_EXERCISE REQUIREMENTS_
Return the whole listing exactly, omitting the pictures.

MATERIAL SUPPLIED below:

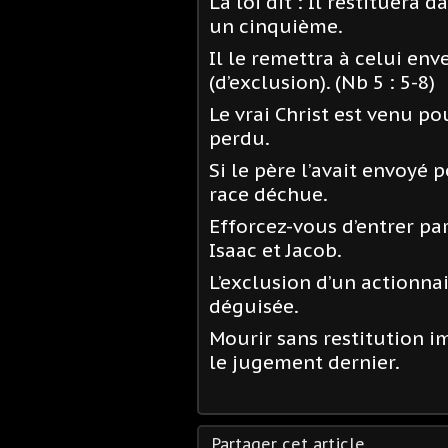
La loi dit : Il restituera 
un cinquième.
Il le remettra à celui env
(d’exclusion). (Nb 5 : 5-8)
Le vrai Christ est venu po
perdu.
Si le père l’avait envoyé p
race déchue.
Efforcez-vous d’entrer pa
Isaac et Jacob
.
L’exclusion d’un actionna
déguisée.
Mourir sans restitution im
le jugement dernier.
Partager cet article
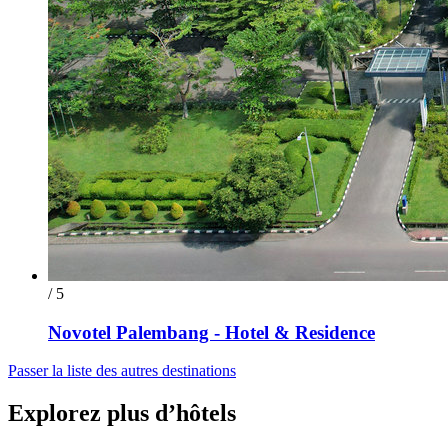
/ 5
Novotel Palembang - Hotel & Residence
Passer la liste des autres destinations
Explorez plus d’hôtels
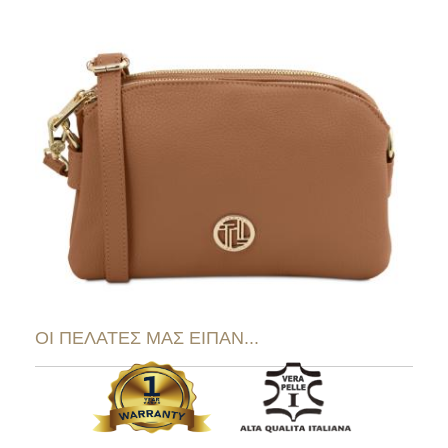
ΟΙ ΠΕΛΑΤΕΣ ΜΑΣ ΕΙΠΑΝ...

End of MATERIAL SUPPLIED.

_SOLUTION_
La loi dit : Il restituera 
un cinquième.
Il le remettra à celui env
(d’exclusion). (Nb 5 : 5-8)
Le vrai Christ est venu po
perdu.
Si le père l’avait envoyé p
race déchue.
Efforcez-vous d’entrer pa
Isaac et Jacob
.
L’exclusion d’un actionna
déguisée.
Mourir sans restitution im
le jugement dernier.
Partager cet article
/ 5
Novotel Palembang - Hotel & Residence
Passer la liste des autres destinations
Explorez plus d’hôtels
ΟΙ ΠΕΛΑΤΕΣ ΜΑΣ ΕΙΠΑΝ...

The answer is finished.